A pergunta que se colocou foi: quais são os limites de um acorde? Stephen O’Malley, cofundador dos lendários Sunn O)), especialista na arte de bem tocar alto, respondeu. À entrada, para que a lição barulhenta fosse segura para a audiência, foram entregues um par de tampões para os ouvidos amarelos. Já no recinto, uma imponente muralha de amplificação, composta por 5 cabinets gigantes, assustou as orelhas de todos. No chão estava um pedalboard cheio de loops, reverbs, tape delays e uma engenhoca, adorada por O’Malley, chamada Phase Wizard – esta permite-lhe ligar uma guitarra a 4 canais em simultâneo, controlando o phase de cada canal a seu gosto, ou seja, qualquer acorde tocado será enviado para cada amplificador com tonalidades diferentes. Apesar de não estar à vista o venerado Model T da Sunns, que deu nome à alma mater de O’Malley, tudo estava preparado.

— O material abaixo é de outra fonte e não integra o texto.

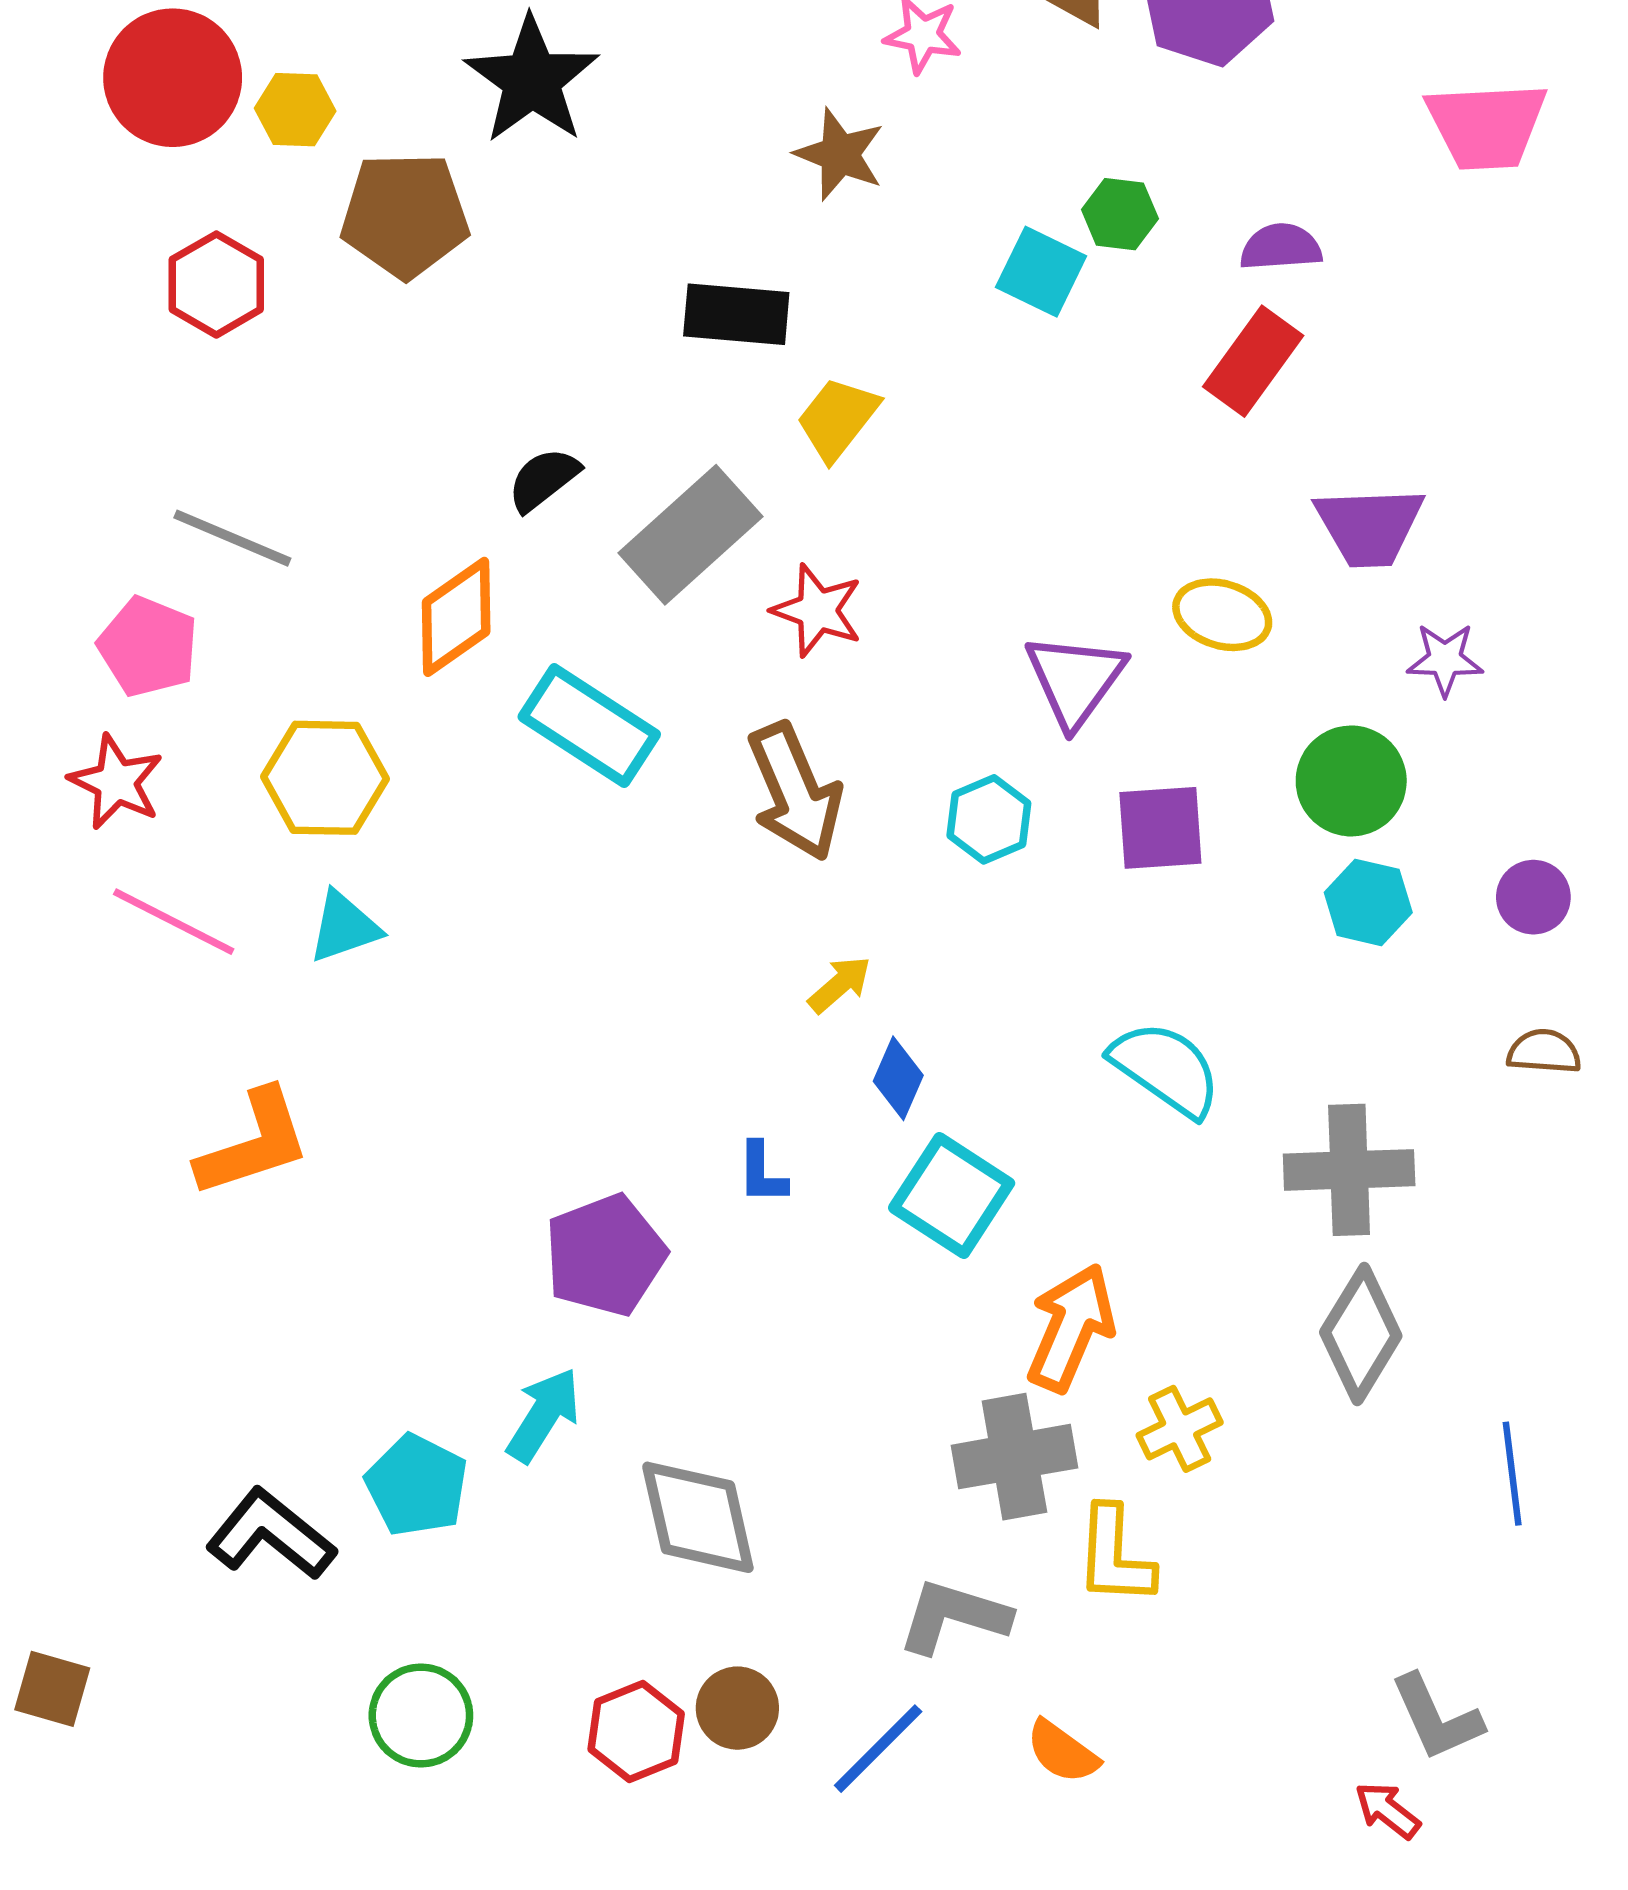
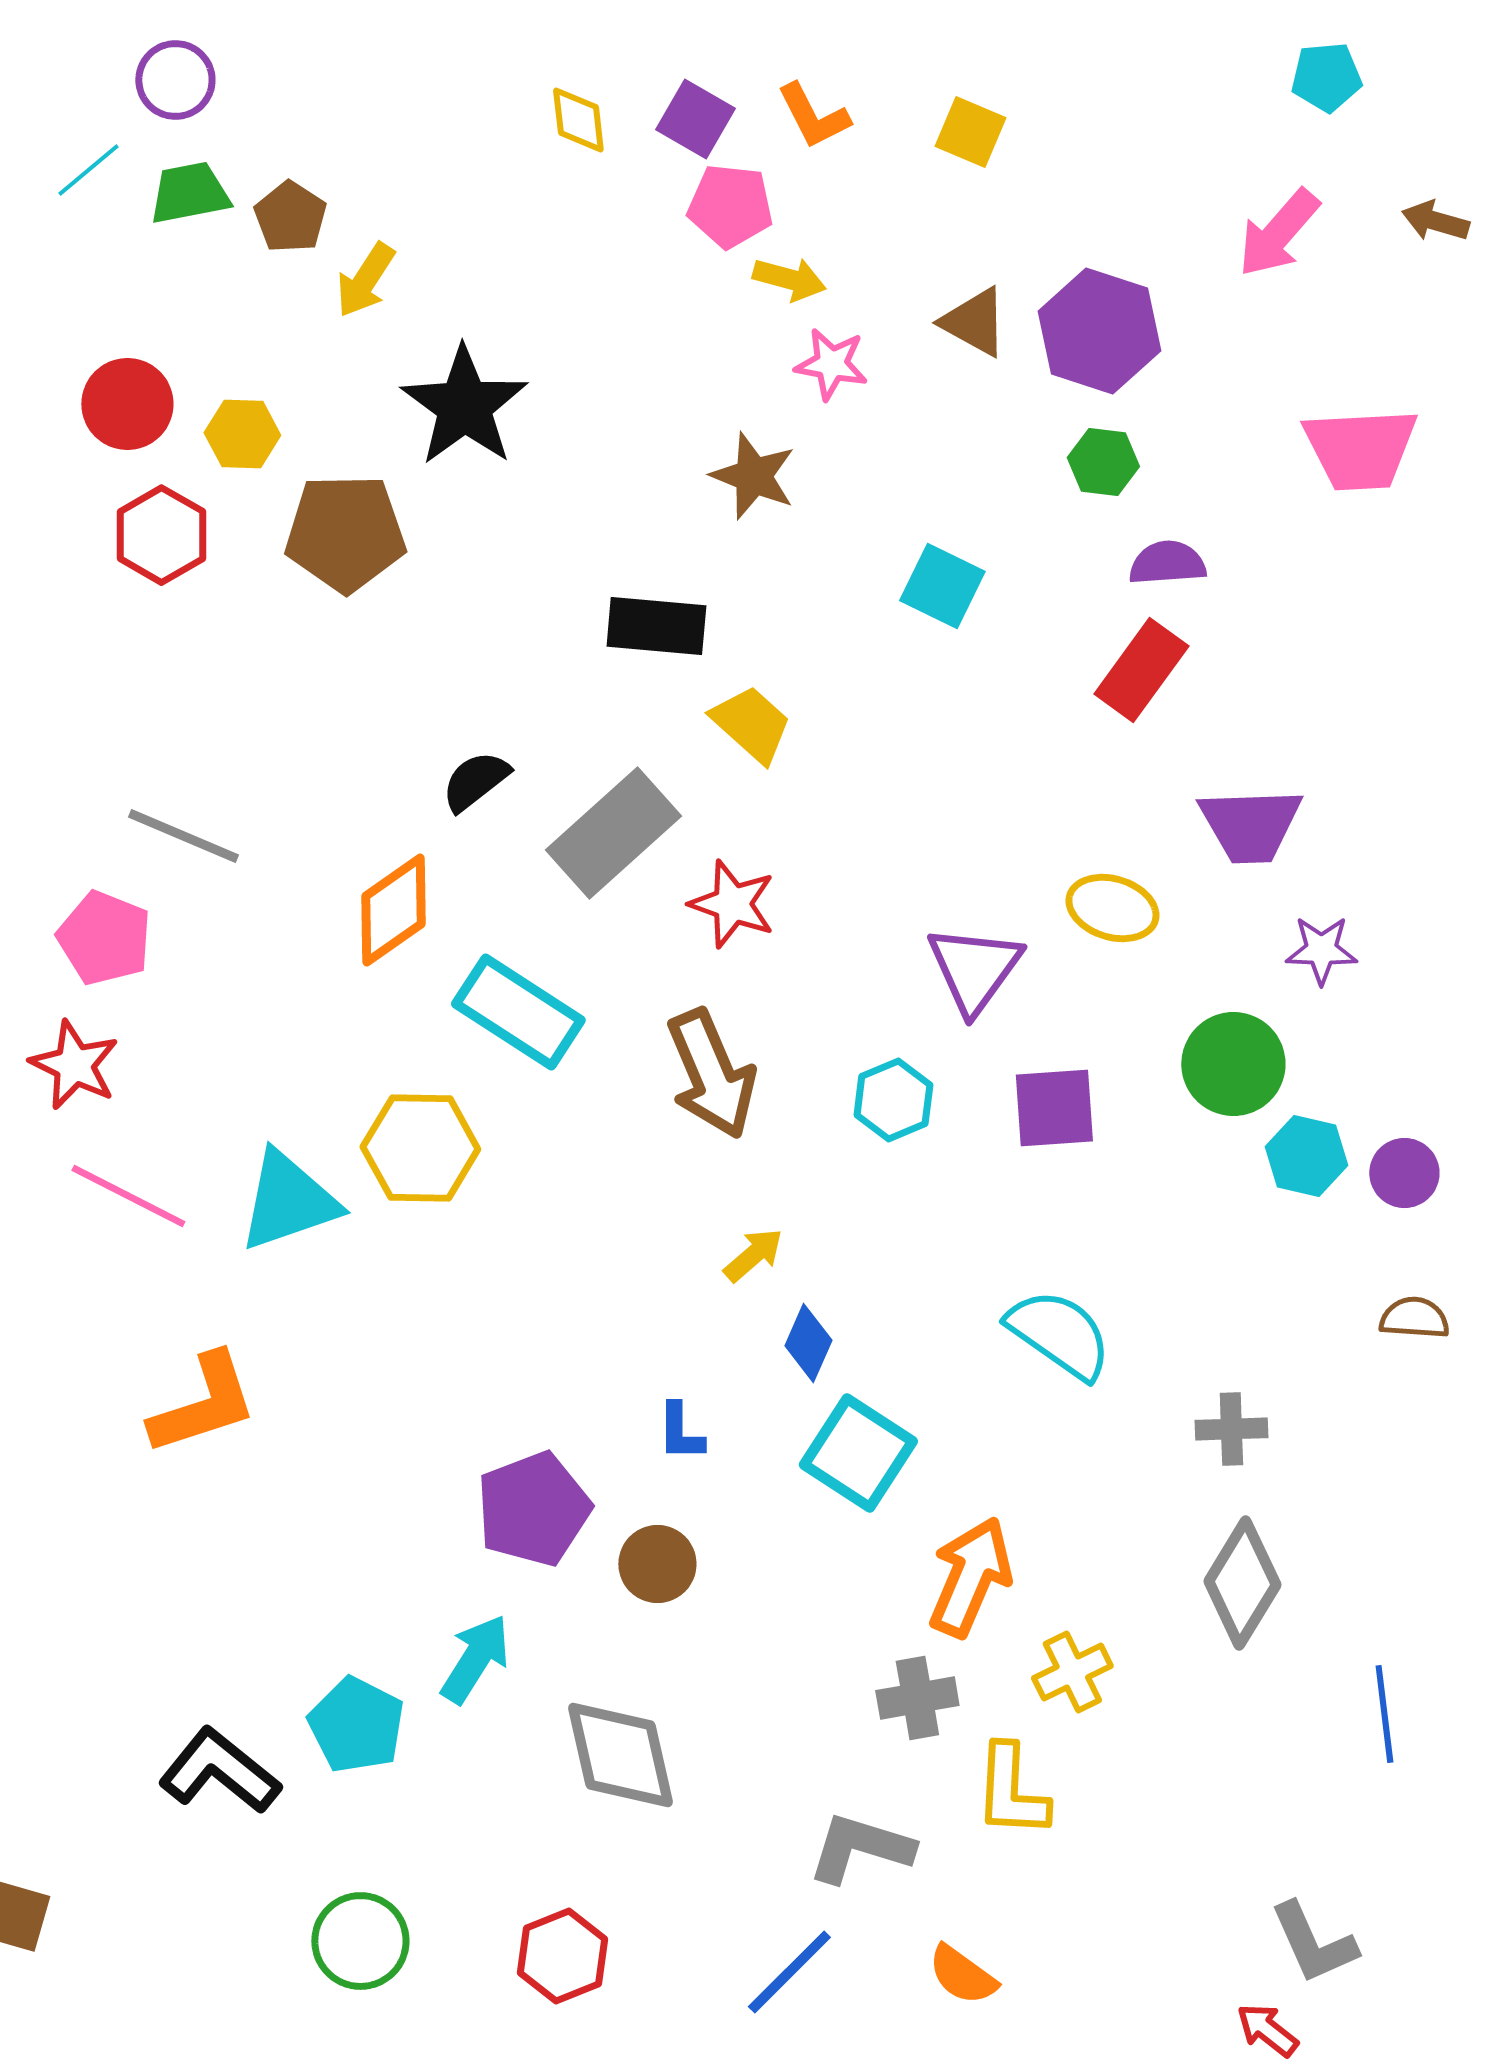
red circle: (173, 78) -> (127, 404), size x0.7
green hexagon: (1120, 214) -> (1103, 462), moved
red hexagon: (216, 284) -> (161, 535), moved
yellow trapezoid: (838, 419) -> (751, 724), turned 94
yellow hexagon: (325, 778) -> (420, 1148), moved
cyan hexagon: (1368, 902) -> (1306, 1156), moved
cyan triangle: (344, 927) -> (288, 1201), size x1.5
gray cross: (1349, 1170) -> (1231, 1429), size x0.6
gray cross: (1014, 1457) -> (917, 1698), size x0.7
brown circle: (737, 1708) -> (657, 1564), moved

Para abrir as hostes, acomodando a nossa audição a altas frequências, Filipe Felizardo, o Paulo Furtado do Drone, sobe ao palco. Raivoso de expressão e ruidoso na guitarra, Felizardo colocou-nos em modo centrifugação, tocando o seu mais recente Volume IV – The Invading Past and Other Dissolutions (2016). Mais distorcida do que em trabalhos anteriores, a guitarra que acompanha Felizardo é dedilhada à moda de Norberto Lobo, com progressões de Legendary Tigerman, mas submergida em atmosferas que só Felizardo sabe fazer. Apesar de ser suportável ouvi-lo sem tampões, o português fez o Musicbox estremecer durante 40 minutos. Quando não estava a esmurrar a guitarra com um anel ou a criar feedback, encostando o seu instrumento ao pequeno (mas ruidoso) amplificador vintage que o acompanhou, Felizardo aproveitava para fazer o que melhor faz: dedilhar frases bonitas e melancólicas. Se não tivesse tanta distorção, talvez essa faceta brilhante de Felizardo tivesse sido mais acentuada, aliando o barulho ao sentimento.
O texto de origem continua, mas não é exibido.